Task brief
A word-for-word transcript of the closing lines is required: from the one with "na zdjęciach mogą" through the final line of the data.
◆ ◆ ◆
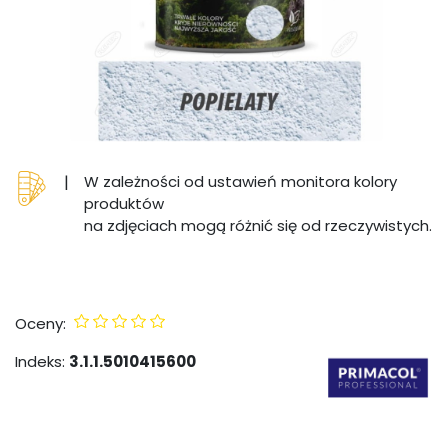
|
W zależności od ustawień monitora kolory
produktów
na zdjęciach mogą różnić się od rzeczywistych.
Oceny:
Indeks:
3.1.1.5010415600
◆ ◆ ◆
Written solution
na zdjęciach mogą różnić się od rzeczywistych.
Oceny:
Indeks:
3.1.1.5010415600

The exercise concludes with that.